HER2-positive breast cancer: HER2-positive breast cancer, which accounts for approximately 15–20% of cases, was once associated with a poor prognosis but is now one of the most treatable breast cancer subtypes due to the development of HER2-targeted therapies. Trastuzumab (Herceptin) was the first anti-HER2 agent and remains a cornerstone of treatment. For early-stage HER2-positive breast cancer, neoadjuvant pertuzumab + trastuzumab + chemotherapy followed by adjuvant T-DM1 (if residual disease) is standard, based on the APHINITY and KATHERINE trials. In metastatic HER2-positive disease, trastuzumab deruxtecan (T-DXd / Enhertu) has demonstrated remarkable efficacy even in patients who have progressed through multiple prior lines of HER2-directed therapy, with response rates exceeding 60% in heavily pretreated patients (DESTINY-Breast01/02/03 trials).

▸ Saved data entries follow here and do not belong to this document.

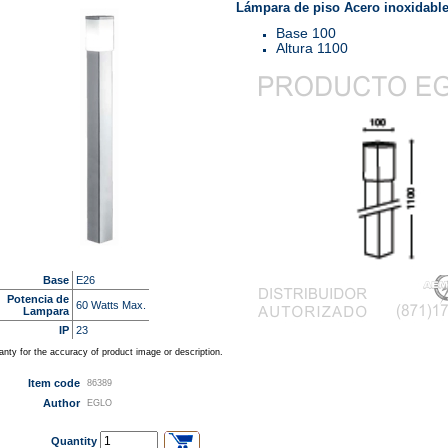
Lámpara de piso Acero inoxidabl
Base 100
Altura 1100
Base
E26
Potencia de
60 Watts Max.
Lampara
IP
23
nty for the accuracy of product image or description.
Item code
86389
Author
EGLO
Quantity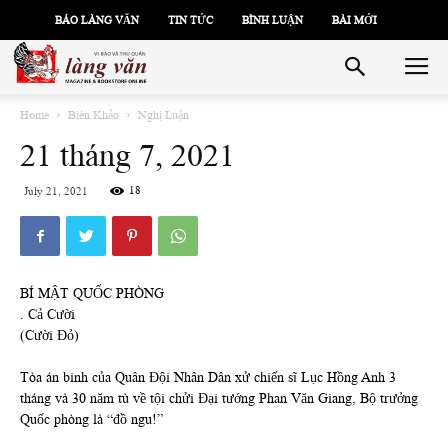
BÁO LÀNG VĂN
TIN TỨC
BÌNH LUẬN
BÀI MỚI
Home
Biên Khảo
Nghị Luận
21 tháng 7, 2021
18
July 21, 2021
BÍ MẬT QUỐC PHÒNG
. Cả Cười
(Cười Đỏ)
Tòa án binh của Quân Đội Nhân Dân xử chiến sĩ Lục Hồng Anh 3
tháng và 30 năm tù về tội chửi Đại tướng Phan Văn Giang, Bộ trưởng
Quốc phòng là “đồ ngu!”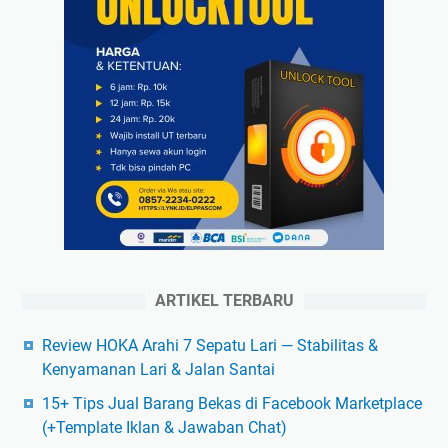
ARTIKEL TERBARU
Review HOKA Arahi 7 Sepatu Lari — Stabilitas &
Kenyamanan Lari & Jalan Santai
15+ Tips Jual Barang Bekas di Facebook Marketplace
(+Template Iklan & Jawaban Chat)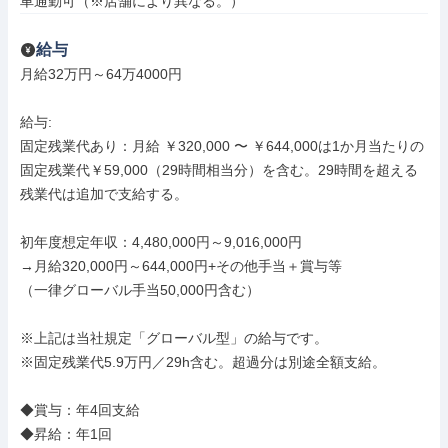
車通勤可（※店舗により異なる。）
給与
月給32万円～64万4000円

給与: 

固定残業代あり：月給 ￥320,000 〜 ￥644,000は1か月当たりの
固定残業代￥59,000（29時間相当分）を含む。29時間を超える
残業代は追加で支給する。

初年度想定年収：4,480,000円～9,016,000円 

→月給320,000円～644,000円+その他手当＋賞与等 

（一律グローバル手当50,000円含む）

※上記は当社規定「グローバル型」の給与です。 

※固定残業代5.9万円／29h含む。超過分は別途全額支給。

◆賞与：年4回支給 

◆昇給：年1回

Triple-negative breast cancer (TNBC): TNBC — which accounts for approximately 10–15% of breast cancers and is disproportionately common in younger women and Black women — was historically treated with cytotoxic chemotherapy alone. Several advances have improved outcomes: pembrolizumab (Keytruda) added to neoadjuvant chemotherapy for early-stage, high-risk TNBC improved event-free survival in the KEYNOTE-522 trial and is now standard for eligible patients. Olaparib (for BRCA1/2 germline mutation carriers) and sacituzumab govitecan (Trodelvy, an antibody-drug conjugate targeting Trop-2) have improved outcomes in metastatic TNBC.

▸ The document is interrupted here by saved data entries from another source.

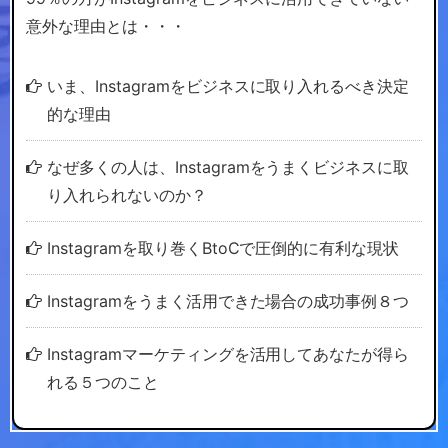
意外な理由とは・・・
いま、Instagramをビジネスに取り入れるべき決定
的な理由
なぜ多くの人は、Instagramをうまくビジネスに取
り入れられないのか？
Instagramを取り巻くBtoCで圧倒的に有利な現状
Instagramをうまく活用できた場合の成功事例８つ
Instagramマーケティングを活用してあなたが得ら
れる５つのこと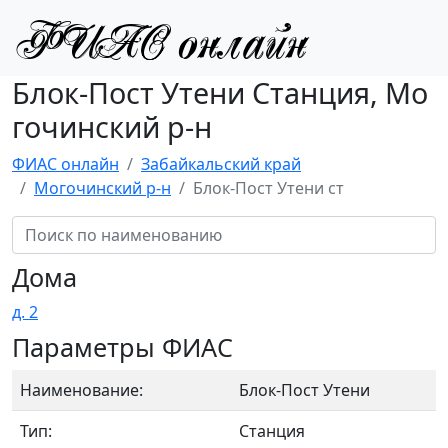
Блок-Пост Утени Станция, Мо
гочинский р-н
ФИАС онлайн
Забайкальский край
Могочинский р-н
Блок-Пост Утени ст
Дома
д. 2
Параметры ФИАС
Наименование:
Блок-Пост Утени
Тип:
Станция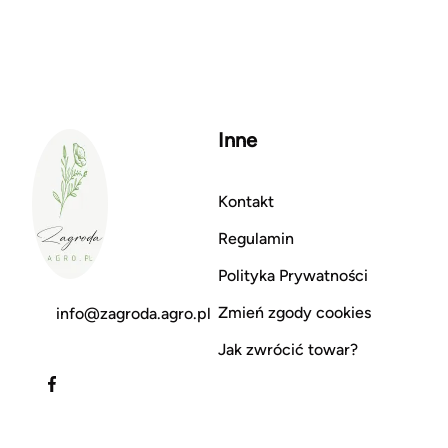
Inne
Kontakt
Regulamin
Polityka Prywatności
Zmień zgody cookies
info@zagroda.agro.pl
Jak zwrócić towar?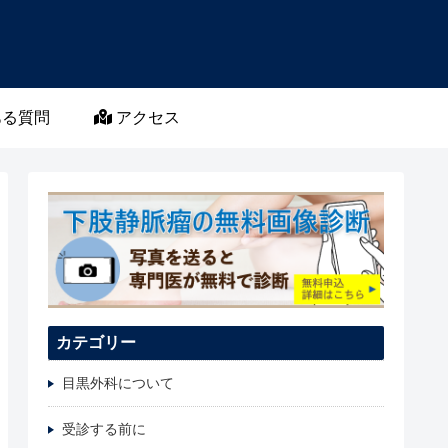
る質問
アクセス
カテゴリー
目黒外科について
受診する前に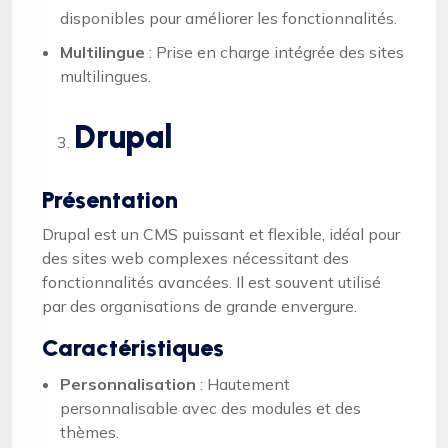
disponibles pour améliorer les fonctionnalités.
Multilingue
: Prise en charge intégrée des sites
multilingues.
Drupal
Présentation
Drupal est un CMS puissant et flexible, idéal pour
des sites web complexes nécessitant des
fonctionnalités avancées. Il est souvent utilisé
par des organisations de grande envergure.
Caractéristiques
Personnalisation
: Hautement
personnalisable avec des modules et des
thèmes.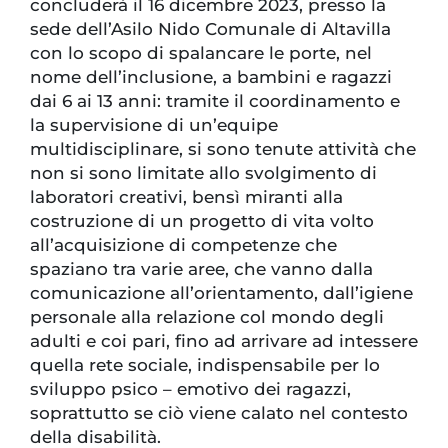
concluderà il 16 dicembre 2023, presso la
sede dell’Asilo Nido Comunale di Altavilla
con lo scopo di spalancare le porte, nel
nome dell’inclusione, a bambini e ragazzi
dai 6 ai 13 anni: tramite il coordinamento e
la supervisione di un’equipe
multidisciplinare, si sono tenute attività che
non si sono limitate allo svolgimento di
laboratori creativi, bensì miranti alla
costruzione di un progetto di vita volto
all’acquisizione di competenze che
spaziano tra varie aree, che vanno dalla
comunicazione all’orientamento, dall’igiene
personale alla relazione col mondo degli
adulti e coi pari, fino ad arrivare ad intessere
quella rete sociale, indispensabile per lo
sviluppo psico – emotivo dei ragazzi,
soprattutto se ciò viene calato nel contesto
della disabilità.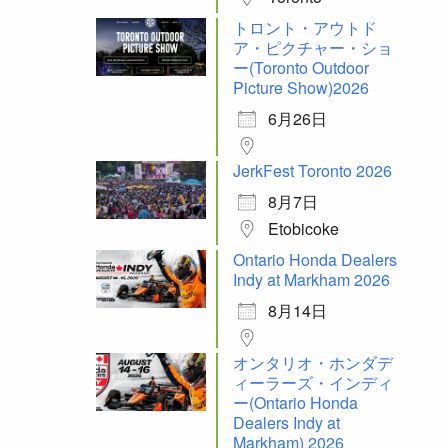
トロント・アウトド
ア・ピクチャー・ショ
ー(Toronto Outdoor
Picture Show)2026
6月26日
JerkFest Toronto 2026
8月7日
Etobicoke
Ontario Honda Dealers
Indy at Markham 2026
8月14日
オンタリオ・ホンダデ
ィーラーズ・インディ
ー(Ontario Honda
Dealers Indy at
Markham) 2026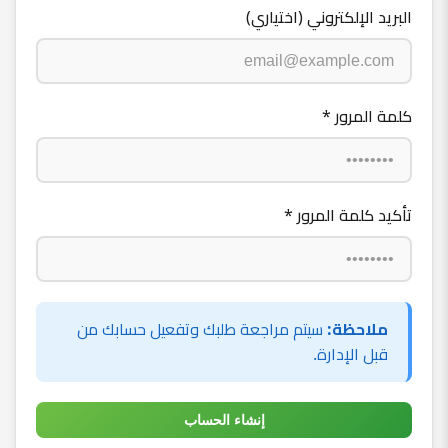
البريد الإلكتروني (اختياري)
كلمة المرور *
تأكيد كلمة المرور *
ملاحظة:
سيتم مراجعة طلبك وتفعيل حسابك من
قبل الإدارة.
إنشاء الحساب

For authoritative information on breast cancer, the American Cancer Society’s breast cancer resource provides patient-friendly comprehensive guides. The National Cancer Institute’s breast cancer PDQ offers evidence-based clinical summaries. The NCCN Breast Cancer Guidelines are the most widely used clinical practice standards among U.S. oncologists. For information about breast cancer symptoms that often lead to initial evaluation, see our guide to breast cancer symptoms. For information about recommended breast cancer screening approaches — including mammography and supplemental MRI for high-risk women — see our comprehensive guide to breast cancer screening. For information about what a breast lump means and how it is evaluated, see our article on breast lumps.

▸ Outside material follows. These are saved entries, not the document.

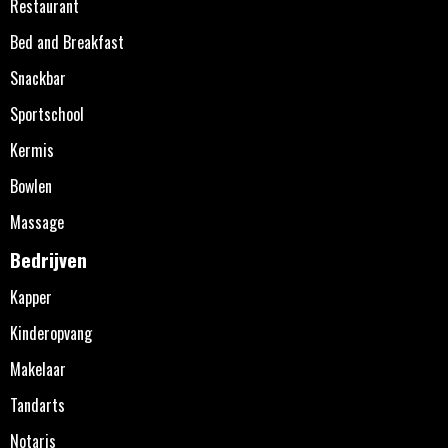
Restaurant
Bed and Breakfast
Snackbar
Sportschool
Kermis
Bowlen
Massage
Bedrijven
Kapper
Kinderopvang
Makelaar
Tandarts
Notaris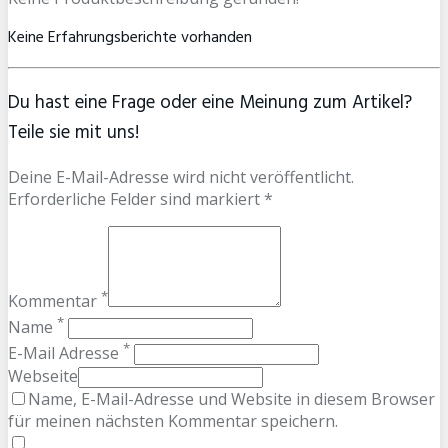
Keine Erfahrungsberichte vorhanden
Du hast eine Frage oder eine Meinung zum Artikel?
Teile sie mit uns!
Deine E-Mail-Adresse wird nicht veröffentlicht.
Erforderliche Felder sind markiert *
*
Kommentar
*
Name
*
E-Mail Adresse
Webseite
Name, E-Mail-Adresse und Website in diesem Browser
für meinen nächsten Kommentar speichern.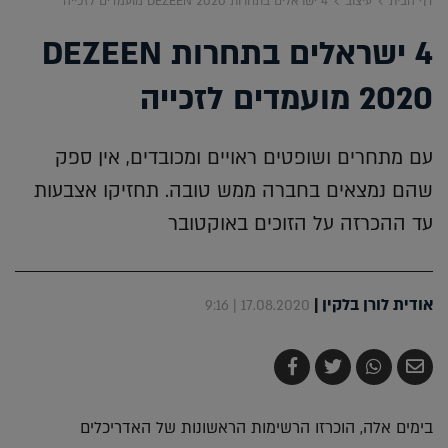
דף הבית
עיצוב
4 ישראלים בתחרות DEZEEN 2020 מועמדים לזכייה
4 ישראלים בתחרות DEZEEN
2020 מועמדים לזכייה
עם מתחרים ושופטים ראויים ומכובדים, אין ספק
שהם נמצאים בחברה ממש טובה. תחזיקו אצבעות
עד ההכרזה על הזוכים באוקטובר
אודית לורן בלקין
|
17.08.2020 | 9:16
שלח
שתף
צייץ
שתף
בדואר
ב-
ב-
ב-
אלקטרוני
Whatsapp
Twitter
Facebook
בימים אלה, הוכרזו הרשימות הראשונות של האדריכלים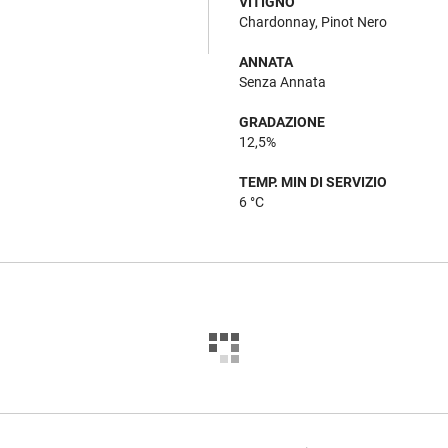
VITIGNO
Chardonnay, Pinot Nero
ANNATA
Senza Annata
GRADAZIONE
12,5%
TEMP. MIN DI SERVIZIO
6 °C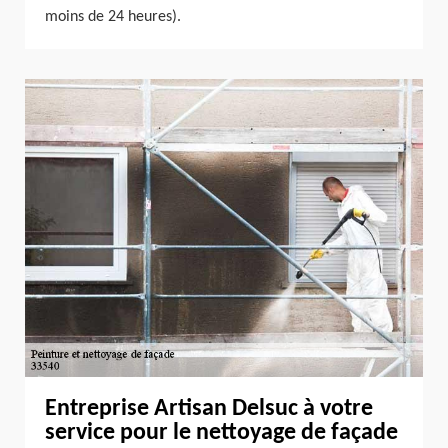
moins de 24 heures).
Entreprise Artisan Delsuc à votre
service pour le nettoyage de façade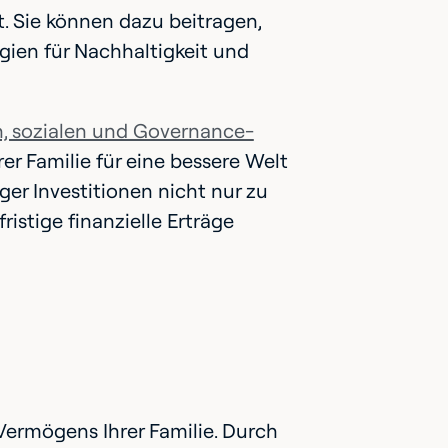
t. Sie können dazu beitragen,
gien für Nachhaltigkeit und
, sozialen und Governance-
r Familie für eine bessere Welt
er Investitionen nicht nur zu
istige finanzielle Erträge
 Vermögens Ihrer Familie. Durch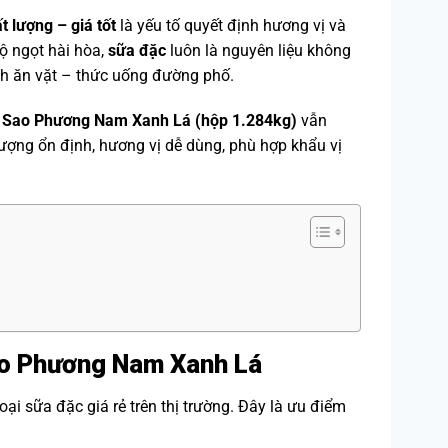
t lượng – giá tốt
là yếu tố quyết định hương vị và
ộ ngọt hài hòa,
sữa đặc
luôn là nguyên liệu không
ình ăn vặt – thức uống đường phố.
i Sao Phương Nam Xanh Lá (hộp 1.284kg)
vẫn
ượng ổn định, hương vị dễ dùng, phù hợp khẩu vị
ao Phương Nam Xanh Lá
i sữa đặc giá rẻ trên thị trường. Đây là ưu điểm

Breast cancer prognosis has improved substantially over the past four decades: the five-year relative survival rate for all stages combined was approximately 75% in the mid-1970s and exceeds 90% today, driven by advances in early detection through mammography screening and improvements in systemic therapy. For localized breast cancer (confined to the breast, Stage I and II), the five-year relative survival exceeds 99%. Prompt evaluation of symptoms, adherence to recommended screening intervals, and access to multidisciplinary oncology care at a breast cancer program with expertise in genomic testing and clinical trials are the most important individual-level factors in breast cancer outcomes.